▸ Problem requirements
Show every line of the material that follows in which the word "Continue" occurs.

+ + + + + + +

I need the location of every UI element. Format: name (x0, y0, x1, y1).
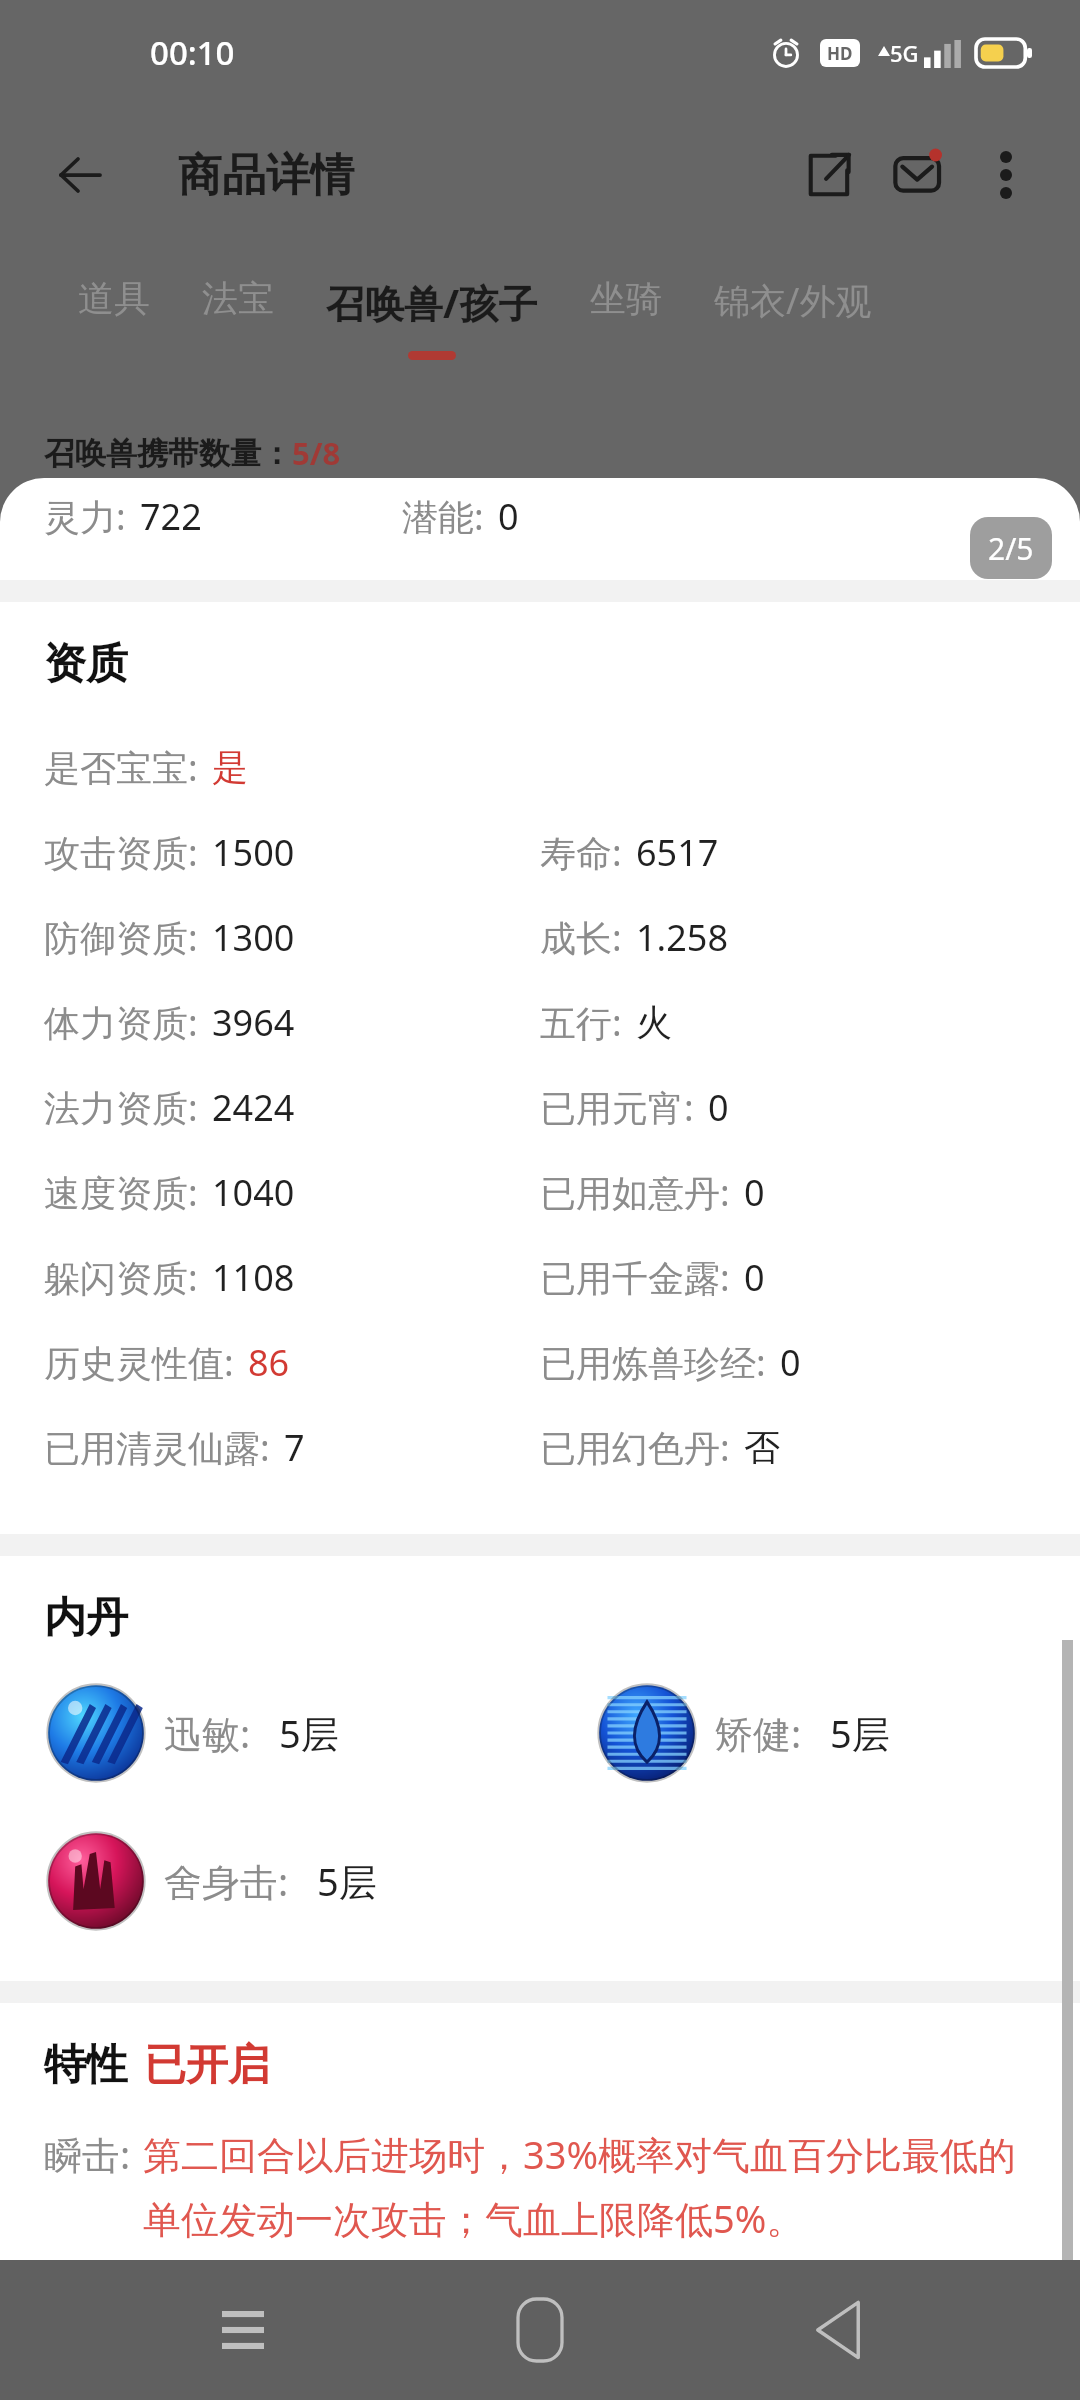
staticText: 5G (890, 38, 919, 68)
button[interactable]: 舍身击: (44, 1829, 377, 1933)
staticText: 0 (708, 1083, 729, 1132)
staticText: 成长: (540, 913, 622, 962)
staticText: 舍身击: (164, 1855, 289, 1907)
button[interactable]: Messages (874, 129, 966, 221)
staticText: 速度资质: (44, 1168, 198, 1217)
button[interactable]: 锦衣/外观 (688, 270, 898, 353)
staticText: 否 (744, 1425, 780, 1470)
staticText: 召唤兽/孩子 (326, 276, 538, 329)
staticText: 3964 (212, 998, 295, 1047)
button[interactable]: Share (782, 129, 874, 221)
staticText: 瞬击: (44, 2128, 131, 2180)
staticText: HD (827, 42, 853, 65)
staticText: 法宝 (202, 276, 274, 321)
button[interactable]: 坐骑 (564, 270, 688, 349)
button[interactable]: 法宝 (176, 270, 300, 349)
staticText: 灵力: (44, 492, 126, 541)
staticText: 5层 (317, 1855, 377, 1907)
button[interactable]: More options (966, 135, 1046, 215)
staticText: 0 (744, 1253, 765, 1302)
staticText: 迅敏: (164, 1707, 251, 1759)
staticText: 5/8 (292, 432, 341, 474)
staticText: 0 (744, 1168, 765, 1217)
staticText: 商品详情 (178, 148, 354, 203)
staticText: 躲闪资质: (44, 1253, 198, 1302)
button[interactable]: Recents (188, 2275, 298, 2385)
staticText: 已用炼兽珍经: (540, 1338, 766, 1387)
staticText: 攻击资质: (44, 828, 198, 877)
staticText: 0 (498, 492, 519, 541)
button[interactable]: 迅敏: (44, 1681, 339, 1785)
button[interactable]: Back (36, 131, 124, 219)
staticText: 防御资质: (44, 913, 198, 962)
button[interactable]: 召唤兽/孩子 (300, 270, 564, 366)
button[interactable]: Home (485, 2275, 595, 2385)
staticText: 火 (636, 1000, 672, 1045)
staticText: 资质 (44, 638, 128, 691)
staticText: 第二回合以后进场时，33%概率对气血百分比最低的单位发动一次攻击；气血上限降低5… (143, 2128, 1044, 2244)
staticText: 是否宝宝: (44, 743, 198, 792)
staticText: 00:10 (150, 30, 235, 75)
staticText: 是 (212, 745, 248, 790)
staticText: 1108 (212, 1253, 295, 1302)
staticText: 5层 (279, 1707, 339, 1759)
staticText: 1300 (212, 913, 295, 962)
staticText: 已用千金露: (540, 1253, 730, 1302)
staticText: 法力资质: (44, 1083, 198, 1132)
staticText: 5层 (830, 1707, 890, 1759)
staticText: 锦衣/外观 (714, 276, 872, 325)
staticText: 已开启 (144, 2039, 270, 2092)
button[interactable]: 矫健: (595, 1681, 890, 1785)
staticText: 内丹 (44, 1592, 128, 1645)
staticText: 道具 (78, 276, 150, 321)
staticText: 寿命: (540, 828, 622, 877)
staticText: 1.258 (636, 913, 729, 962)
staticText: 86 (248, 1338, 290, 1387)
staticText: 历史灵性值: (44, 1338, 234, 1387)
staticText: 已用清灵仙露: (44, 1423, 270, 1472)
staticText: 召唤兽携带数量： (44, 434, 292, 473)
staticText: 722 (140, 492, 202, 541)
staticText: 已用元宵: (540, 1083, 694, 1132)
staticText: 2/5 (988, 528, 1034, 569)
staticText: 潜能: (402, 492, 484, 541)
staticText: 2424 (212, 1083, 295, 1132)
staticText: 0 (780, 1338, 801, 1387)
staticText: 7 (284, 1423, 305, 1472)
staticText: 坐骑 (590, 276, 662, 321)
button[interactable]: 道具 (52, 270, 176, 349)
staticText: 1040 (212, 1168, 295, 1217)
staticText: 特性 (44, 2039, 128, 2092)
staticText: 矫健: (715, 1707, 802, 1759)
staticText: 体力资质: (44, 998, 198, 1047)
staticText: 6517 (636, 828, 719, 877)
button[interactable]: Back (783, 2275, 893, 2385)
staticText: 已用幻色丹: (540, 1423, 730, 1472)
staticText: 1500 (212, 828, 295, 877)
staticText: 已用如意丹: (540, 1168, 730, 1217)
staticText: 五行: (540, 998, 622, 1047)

+ + + + + + +

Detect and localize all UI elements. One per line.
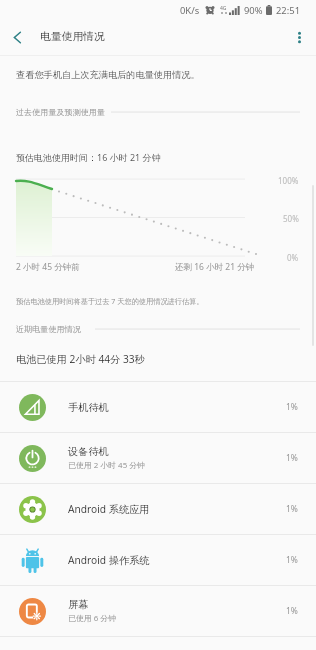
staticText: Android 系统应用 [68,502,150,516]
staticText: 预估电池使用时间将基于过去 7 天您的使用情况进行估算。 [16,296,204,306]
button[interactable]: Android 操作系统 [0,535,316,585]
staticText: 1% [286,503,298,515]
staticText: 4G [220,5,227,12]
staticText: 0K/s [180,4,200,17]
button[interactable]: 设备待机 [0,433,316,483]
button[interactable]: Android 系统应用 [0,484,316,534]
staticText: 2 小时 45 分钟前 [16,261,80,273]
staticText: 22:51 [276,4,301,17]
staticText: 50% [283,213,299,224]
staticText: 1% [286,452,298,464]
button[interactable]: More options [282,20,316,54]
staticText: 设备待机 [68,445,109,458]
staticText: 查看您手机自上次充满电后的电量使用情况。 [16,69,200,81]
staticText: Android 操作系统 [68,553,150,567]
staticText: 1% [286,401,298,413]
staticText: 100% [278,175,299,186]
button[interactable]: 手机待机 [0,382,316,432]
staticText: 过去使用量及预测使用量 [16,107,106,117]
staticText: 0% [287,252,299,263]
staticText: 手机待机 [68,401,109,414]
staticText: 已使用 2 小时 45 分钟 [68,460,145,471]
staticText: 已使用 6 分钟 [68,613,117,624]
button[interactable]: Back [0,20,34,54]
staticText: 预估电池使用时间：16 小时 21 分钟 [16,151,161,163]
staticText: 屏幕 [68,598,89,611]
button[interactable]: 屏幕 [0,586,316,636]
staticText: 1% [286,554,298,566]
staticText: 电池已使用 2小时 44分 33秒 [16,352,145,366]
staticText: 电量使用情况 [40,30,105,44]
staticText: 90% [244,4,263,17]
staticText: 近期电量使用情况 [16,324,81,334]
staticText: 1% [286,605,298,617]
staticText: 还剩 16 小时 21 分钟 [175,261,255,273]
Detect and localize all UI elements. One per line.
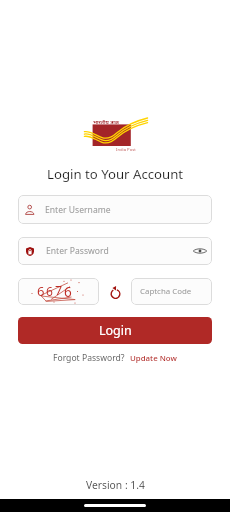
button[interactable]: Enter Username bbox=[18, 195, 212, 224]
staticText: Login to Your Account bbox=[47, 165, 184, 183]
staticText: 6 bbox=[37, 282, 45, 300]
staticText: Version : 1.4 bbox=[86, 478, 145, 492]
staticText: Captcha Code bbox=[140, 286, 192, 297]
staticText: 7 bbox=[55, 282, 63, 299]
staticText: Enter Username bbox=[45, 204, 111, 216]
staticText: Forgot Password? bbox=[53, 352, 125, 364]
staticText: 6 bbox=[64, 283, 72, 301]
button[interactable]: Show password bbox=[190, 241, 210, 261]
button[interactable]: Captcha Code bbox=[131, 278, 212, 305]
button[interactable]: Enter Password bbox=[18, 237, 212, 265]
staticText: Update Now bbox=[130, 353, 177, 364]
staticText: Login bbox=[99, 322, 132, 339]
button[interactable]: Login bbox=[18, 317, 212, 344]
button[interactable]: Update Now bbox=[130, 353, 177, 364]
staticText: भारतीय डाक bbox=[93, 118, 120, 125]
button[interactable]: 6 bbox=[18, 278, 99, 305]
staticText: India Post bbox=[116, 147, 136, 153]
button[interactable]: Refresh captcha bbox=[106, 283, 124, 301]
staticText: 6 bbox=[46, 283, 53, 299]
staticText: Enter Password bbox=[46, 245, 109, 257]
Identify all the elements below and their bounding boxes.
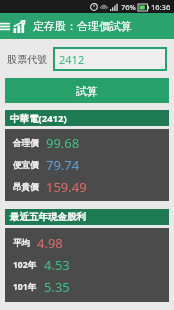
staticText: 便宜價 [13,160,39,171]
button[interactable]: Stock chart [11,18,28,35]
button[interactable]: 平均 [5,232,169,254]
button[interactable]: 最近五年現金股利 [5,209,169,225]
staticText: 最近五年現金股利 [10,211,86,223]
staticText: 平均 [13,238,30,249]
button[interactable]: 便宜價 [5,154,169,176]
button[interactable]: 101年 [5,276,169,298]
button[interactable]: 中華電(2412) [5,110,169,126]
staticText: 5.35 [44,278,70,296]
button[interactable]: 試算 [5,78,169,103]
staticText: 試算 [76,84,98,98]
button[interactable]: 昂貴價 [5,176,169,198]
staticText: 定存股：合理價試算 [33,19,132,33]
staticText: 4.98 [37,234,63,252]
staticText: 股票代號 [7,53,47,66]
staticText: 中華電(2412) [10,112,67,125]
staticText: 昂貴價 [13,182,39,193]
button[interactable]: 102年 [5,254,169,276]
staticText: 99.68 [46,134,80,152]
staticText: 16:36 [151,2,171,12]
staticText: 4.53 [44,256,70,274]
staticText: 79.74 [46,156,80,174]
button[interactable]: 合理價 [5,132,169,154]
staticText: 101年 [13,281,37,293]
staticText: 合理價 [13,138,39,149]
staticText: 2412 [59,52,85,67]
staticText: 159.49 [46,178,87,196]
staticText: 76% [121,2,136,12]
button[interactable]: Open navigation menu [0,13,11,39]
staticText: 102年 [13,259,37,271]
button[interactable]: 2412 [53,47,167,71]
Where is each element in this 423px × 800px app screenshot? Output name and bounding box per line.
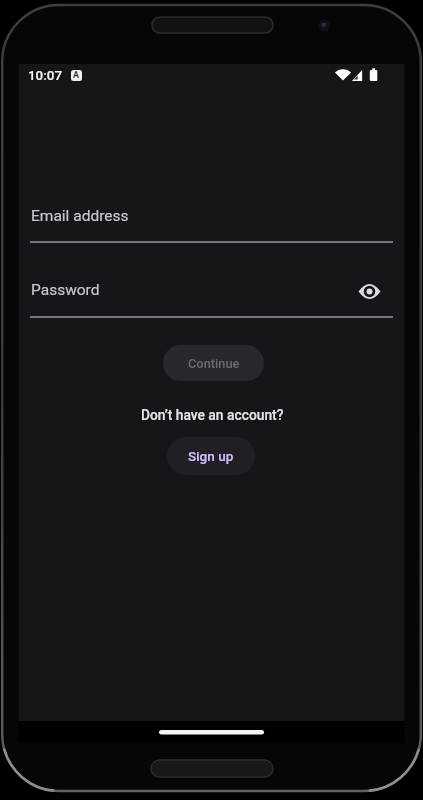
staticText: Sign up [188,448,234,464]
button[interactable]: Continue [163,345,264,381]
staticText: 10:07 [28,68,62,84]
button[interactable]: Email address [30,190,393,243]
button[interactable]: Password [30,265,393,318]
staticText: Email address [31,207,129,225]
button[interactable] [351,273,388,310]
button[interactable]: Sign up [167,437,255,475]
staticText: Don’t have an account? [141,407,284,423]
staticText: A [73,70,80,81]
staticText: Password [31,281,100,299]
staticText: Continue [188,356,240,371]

+ + + + + + +

▸ Task result
button[interactable]: Continue [163,345,264,381]
staticText: Continue [188,356,240,371]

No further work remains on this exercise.